------ Available records ------
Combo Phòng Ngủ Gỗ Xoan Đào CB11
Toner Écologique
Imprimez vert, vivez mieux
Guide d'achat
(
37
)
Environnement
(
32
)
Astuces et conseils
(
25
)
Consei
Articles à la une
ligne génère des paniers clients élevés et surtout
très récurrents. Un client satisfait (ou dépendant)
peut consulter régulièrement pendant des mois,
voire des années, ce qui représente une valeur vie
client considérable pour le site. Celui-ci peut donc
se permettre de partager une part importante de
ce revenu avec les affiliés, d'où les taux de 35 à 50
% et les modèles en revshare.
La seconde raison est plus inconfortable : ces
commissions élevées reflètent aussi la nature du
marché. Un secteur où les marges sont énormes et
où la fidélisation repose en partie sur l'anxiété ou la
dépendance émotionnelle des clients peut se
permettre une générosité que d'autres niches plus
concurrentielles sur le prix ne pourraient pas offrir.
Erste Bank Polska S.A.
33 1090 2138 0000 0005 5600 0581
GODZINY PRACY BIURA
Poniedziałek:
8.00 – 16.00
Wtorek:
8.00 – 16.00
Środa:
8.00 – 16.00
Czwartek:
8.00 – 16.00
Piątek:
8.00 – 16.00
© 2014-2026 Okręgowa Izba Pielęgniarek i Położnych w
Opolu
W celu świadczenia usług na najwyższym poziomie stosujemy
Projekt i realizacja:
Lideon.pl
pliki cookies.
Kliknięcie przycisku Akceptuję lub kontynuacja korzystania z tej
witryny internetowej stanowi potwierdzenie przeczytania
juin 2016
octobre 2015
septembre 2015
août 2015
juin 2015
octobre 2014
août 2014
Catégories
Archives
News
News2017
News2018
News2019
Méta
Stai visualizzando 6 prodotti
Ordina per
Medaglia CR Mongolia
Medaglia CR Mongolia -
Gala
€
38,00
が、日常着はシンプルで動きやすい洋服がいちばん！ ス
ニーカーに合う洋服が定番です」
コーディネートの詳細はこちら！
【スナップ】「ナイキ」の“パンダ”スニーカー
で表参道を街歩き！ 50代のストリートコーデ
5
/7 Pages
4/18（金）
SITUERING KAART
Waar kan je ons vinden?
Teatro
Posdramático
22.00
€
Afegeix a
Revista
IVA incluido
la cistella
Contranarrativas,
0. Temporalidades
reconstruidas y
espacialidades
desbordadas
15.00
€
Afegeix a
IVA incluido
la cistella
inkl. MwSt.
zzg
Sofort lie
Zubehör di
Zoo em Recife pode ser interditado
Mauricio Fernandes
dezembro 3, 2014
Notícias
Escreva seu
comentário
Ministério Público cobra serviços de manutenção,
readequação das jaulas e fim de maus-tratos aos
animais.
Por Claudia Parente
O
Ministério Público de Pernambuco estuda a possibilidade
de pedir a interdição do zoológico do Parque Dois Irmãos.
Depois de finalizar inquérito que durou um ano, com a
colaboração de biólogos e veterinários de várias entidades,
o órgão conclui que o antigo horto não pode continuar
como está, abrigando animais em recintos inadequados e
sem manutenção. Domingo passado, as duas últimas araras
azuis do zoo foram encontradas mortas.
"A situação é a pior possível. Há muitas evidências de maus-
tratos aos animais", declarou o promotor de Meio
------
What is needed:
Search the data for "como está, abrigando". Beginning with that line, set down every line through the last exactly.

Task response:
como está, abrigando animais em recintos inadequados e
sem manutenção. Domingo passado, as duas últimas araras
azuis do zoo foram encontradas mortas.
"A situação é a pior possível. Há muitas evidências de maus-
tratos aos animais", declarou o promotor de Meio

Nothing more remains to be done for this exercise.